Critique Fantasia 2014 : Angry Video Game Nerd : The Movie – Long préambule

Angry Video Game Nerd : The Movie, James D. Rolfe et Kevin Finn

Il est connu par un nombre astronomique de geek ou amateur de jeu vidéo, surtout rétro. Il est une icône du genre, un précurseur des critiques de jeu –pourris- du YouTube. Ils préparaient depuis un bon moment ce projet complètement déjanté de faire un long métrage sur les aventures du Nerd. Et quel meilleur endroit pour visionner un tel délire qu’une sale complète du théâtre hall de Concordia?

AVGN : The Movie nous présente le Nerd (James D. Rolfe) au sommet de sa gloire. Peu importe le mal qu’il puisse dire sur un jeu, ses fans se ruent pour l’essayer a leur tour pour voir à quel point, le jeu est merdique. Le Nerd se questionne alors : pourquoi mettre les gens en garde contre les jeux horribles si les gens y jouent de toute façon? Car les fans du Nerd n’ont qu’une seule idée en tête : voir leur idole critiquer le jeu le plus pourri de tous les temps. E.T. à l’Atari! S’en suivra une aventure rocambolesque impliquant l’armée, les créateurs de la suite de E.T., l’Area 51, des extra-terrestres et même, des Monstres géants!

Le long métrage du AVGN, réalisé par James D. Rolfe et Kevin Finn, c’est vraiment le délire total des créateurs de la série. On sent qu’ils désiraient mettre en scène tous les styles sans trop de limites, outre le budget. Ce qui donne un résultat rigolo, sans limites, au look complètement cheap, mais assez absurde. Niveau délire, on s’amuse. Mais sinon, on s’essouffle rapidement de les voir tirer dans tous les sens pour nous en mettre plein la vue.

Car ici, on a droit à un long-métrage basé sur la série. Et dans long-métrage, il y a le mot long. Ce qui n’est pas une chose. Car le film est beaucoup trop long. On part d’une websérie, des épisodes d’une dizaine de minutes et on transpose l’aventure épique du Nerd en près de 2h! (110 min. pour être précis). Je considère qu’on aurait eu avantage à réduire le film à 80 minutes. L’aventure nous présente également beaucoup de nouveaux personnages. Si le commandant d’armée vous fera certainement rire par son zèle meurtrier, d’autres personnages seront probablement un peu moins mémorables.

Je suis très heureux d’avoir vu ce film à Fantasia, avec une foule de 700 personnes complètement en délire. Car je doute que ce film soit le genre que l’on écoute seul chez soi en rigolant. Hélas, AVGN : The movie souffre de sa réputation et surtout, son médium original. Des capsules web comme matériel d’origine pour faire un (très) long métrage?

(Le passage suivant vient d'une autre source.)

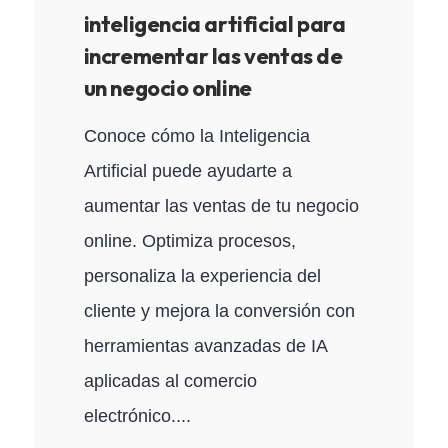
inteligencia artificial para
incrementar las ventas de
un negocio online
Conoce cómo la Inteligencia
Artificial puede ayudarte a
aumentar las ventas de tu negocio
online. Optimiza procesos,
personaliza la experiencia del
cliente y mejora la conversión con
herramientas avanzadas de IA
aplicadas al comercio
electrónico....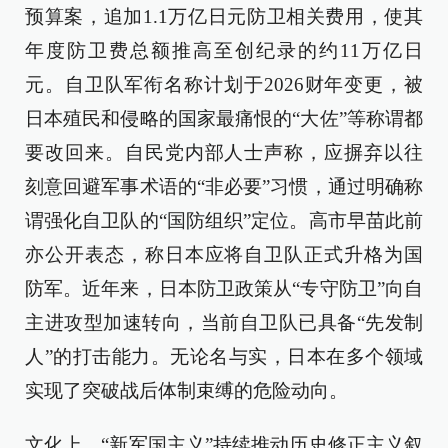
预算案，追加1.1万亿日元防卫相关费用，使其
年度防卫费总额推高至创纪录的约11万亿日
元。自卫队军衔名称计划于2026财年变更，被
日本殖民和侵略的国家最痛恨的“大佐”等称谓都
要改回来。自民党内部人士声称，应摒弃以往
刻意回避军事术语的“非必要”习惯，通过明确称
谓强化自卫队的“国防组织”定位。高市早苗此前
亦公开表态，称日本应将自卫队正式升格为国
防军。近年来，日本防卫政策从“专守防卫”向自
主进攻型加速转向，当前自卫队已具备“先发制
人”的打击能力。无论名与实，日本在多个领域
实现了突破战后体制束缚的危险动向。
文化上，“新军国主义”持续推动历史修正主义叙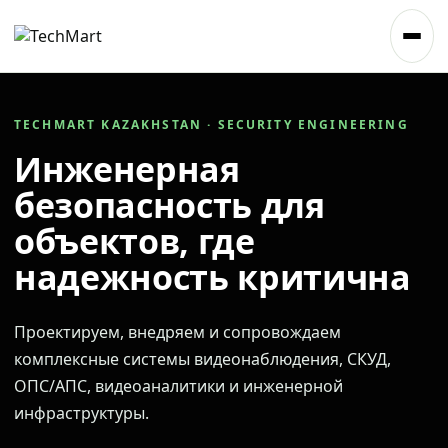
TECHMART KAZAKHSTAN · SECURITY ENGINEERING
Инженерная
безопасность для
объектов, где
надежность критична
Проектируем, внедряем и сопровождаем
комплексные системы видеонаблюдения, СКУД,
ОПС/АПС, видеоаналитики и инженерной
инфраструктуры.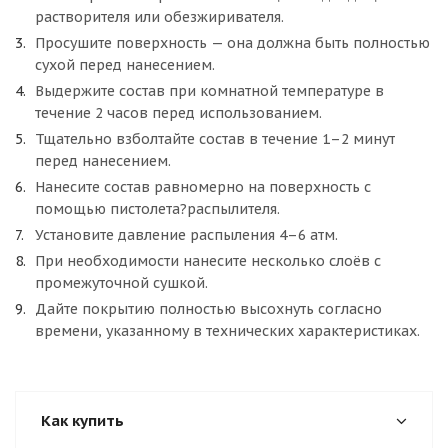
растворителя или обезжиривателя.
Просушите поверхность — она должна быть полностью
сухой перед нанесением.
Выдержите состав при комнатной температуре в
течение 2 часов перед использованием.
Тщательно взболтайте состав в течение 1–2 минут
перед нанесением.
Нанесите состав равномерно на поверхность с
помощью пистолета?распылителя.
Установите давление распыления 4–6 атм.
При необходимости нанесите несколько слоёв с
промежуточной сушкой.
Дайте покрытию полностью высохнуть согласно
времени, указанному в технических характеристиках.
Как купить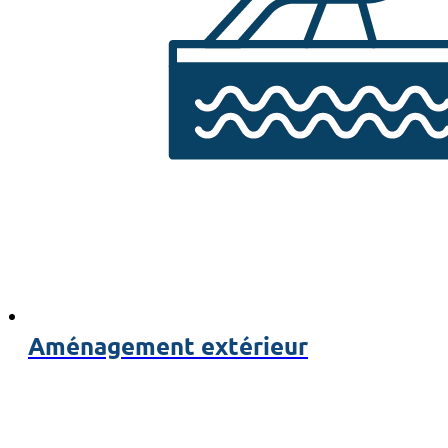
Aménagement extérieur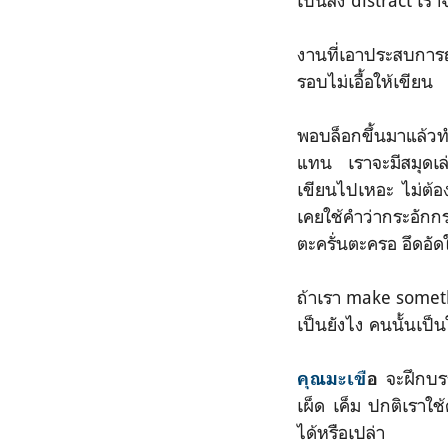
เป็นสิ่ง distract 
งานที่เอาประสบการ
รอบไม่เอื้อให้เขียน
พอบล็อกขึ้นมาแล้วทำ
แทน เราจะมีสมุดเล่ม
เขียนไปเหอะ ไม่ต้อง
เคยใช้คำว่ากระอักก
ตะครั่นตะครอ อึดอัด
ถ้าเรา make someth
เป็นยังไง คนนั้นเป
จะฝึกบร
คุณมะเขื
อ
เผ็ด เค็ม ปกติเราใ
ได้หรือเปล่า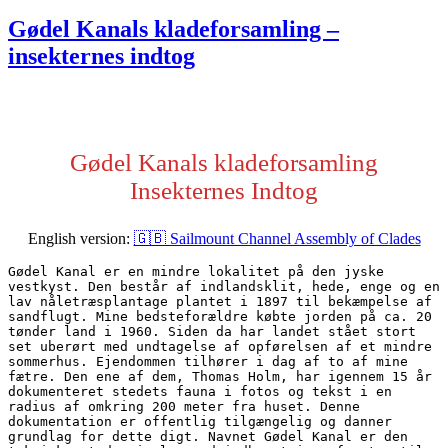
den
Gødel Kanals kladeforsamling –
insekternes indtog
Gødel Kanals kladeforsamling
Insekternes Indtog
English version:
🇬🇧 Sailmount Channel Assembly of Clades
Gødel Kanal er en mindre lokalitet på den jyske 
vestkyst. Den består af indlandsklit, hede, enge og en 
lav nåletræsplantage plantet i 1897 til bekæmpelse af 
sandflugt. Mine bedsteforældre købte jorden på ca. 20 
tønder land i 1960. Siden da har landet stået stort 
set uberørt med undtagelse af opførelsen af et mindre 
sommerhus. Ejendommen tilhører i dag af to af mine 
fætre. Den ene af dem, Thomas Holm, har igennem 15 år 
dokumenteret stedets fauna i fotos og tekst i en 
radius af omkring 200 meter fra huset. Denne 
dokumentation er offentlig tilgængelig og danner 
grundlag for dette digt. Navnet Gødel Kanal er den 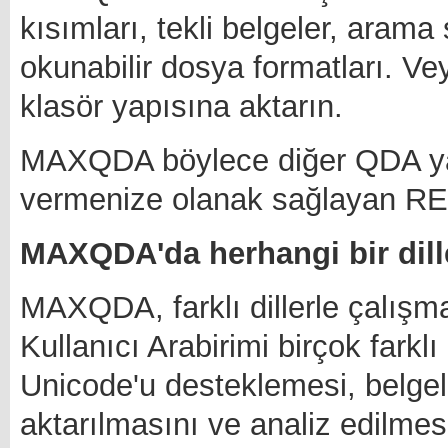
kısımları, tekli belgeler, aram
okunabilir dosya formatları. Vey
klasör yapısına aktarın.
MAXQDA böylece diğer QDA yaz
vermenize olanak sağlayan REF
MAXQDA'da herhangi bir dille
MAXQDA, farklı dillerle çalışma
Kullanıcı Arabirimi birçok fark
Unicode'u desteklemesi, belgele
aktarılmasını ve analiz edilmes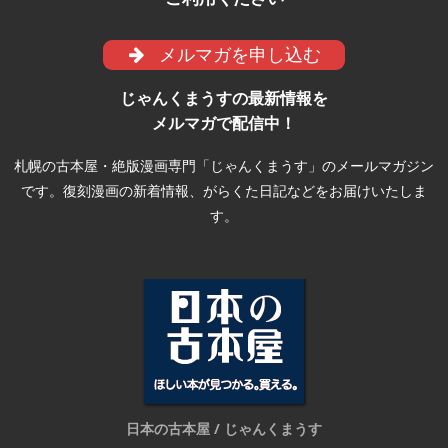
メルマガを申し込む
じゃんくまうすの最新情報を
メルマガで配信中！
札幌の古本屋・絶版漫画専門「じゃんくまうす」のメールマガジン
です。復刻漫画の新着情報、がらくた日記などをお届けいたしま
す。
日本の古本屋 / じゃんくまうす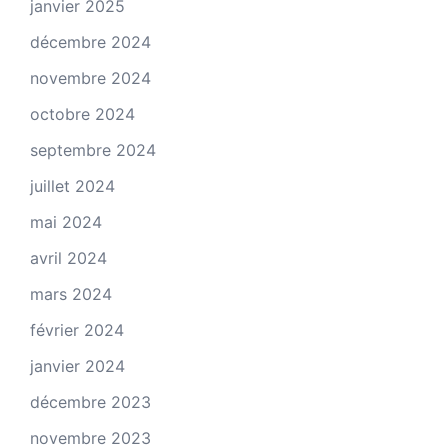
janvier 2025
décembre 2024
novembre 2024
octobre 2024
septembre 2024
juillet 2024
mai 2024
avril 2024
mars 2024
février 2024
janvier 2024
décembre 2023
novembre 2023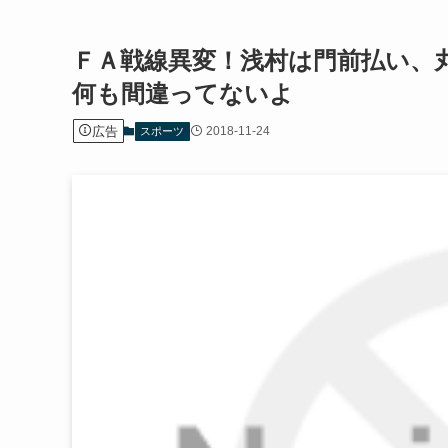
ＦＡ戦線異変！浅村は門前払い、
何も間違ってないよ
広告
2018-11-24
スポーツ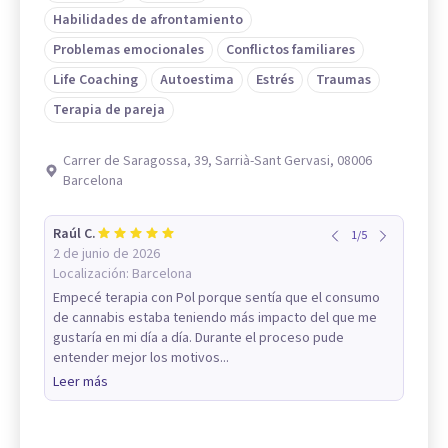
Habilidades de afrontamiento
Problemas emocionales
Conflictos familiares
Life Coaching
Autoestima
Estrés
Traumas
Terapia de pareja
Carrer de Saragossa, 39, Sarrià-Sant Gervasi, 08006
Barcelona
Raúl C.
1
/
5
2 de junio de 2026
Localización:
Barcelona
Empecé terapia con Pol porque sentía que el consumo
de cannabis estaba teniendo más impacto del que me
gustaría en mi día a día. Durante el proceso pude
entender mejor los motivos...
Leer más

On ratisse très large tout en étant très loin du style original. Ce qui rend le film trop hermétique pour les non initié et peu semblable à la websérie.



AVGN : The movie n’est pas nécessairement mauvais. James D. Rofle est toujours bien hilarant dans son rôle du Nerd et le film est totalement généreux avec ses fans. Le long-métrage peut pratiquement être considéré comme une déclaration d’amour et un remerciement de 110 min. pour les 10 ans du AVGN. Cependant, le film se perd dans ses longueurs et contient beaucoup trop d’intrigues secondaires pour garder l’attention de son spectateur. De plus, la majorité des personnages sont peu intéressants outre le Nerd, ce qui fait que chaque scène sans celui-ci devienne une longueur de facto. Les auteurs auraient dû assurément raccourcir leur film et surtout, réfléchir à la mise en distribution du film. Car j’ai bien peur qu’il ne demeure un objet difficilement rattaché à la websérie originale.


On applaudit pour : L’effort! Tourné avec des bouchées de pain et beaucoup de gens généreux. On aime l’humour du Nerd et les références aux différents genres présents dans le film. Une grosse déclaration d’amour pour les jeux vidéo, mais pour les films gore, sci-fi et de kaiju!

On boo-urns pour : Long … Trop long. Pour les personnages secondaires peu intéressants (à la limite désagréable). Au manque de cohésion dans le récit et le manque de synergie entre la websérie et le long métrage.

Mention pas spéciale : Le Q&N après le film. Probablement le plus futile que j’ai vu depuis des années.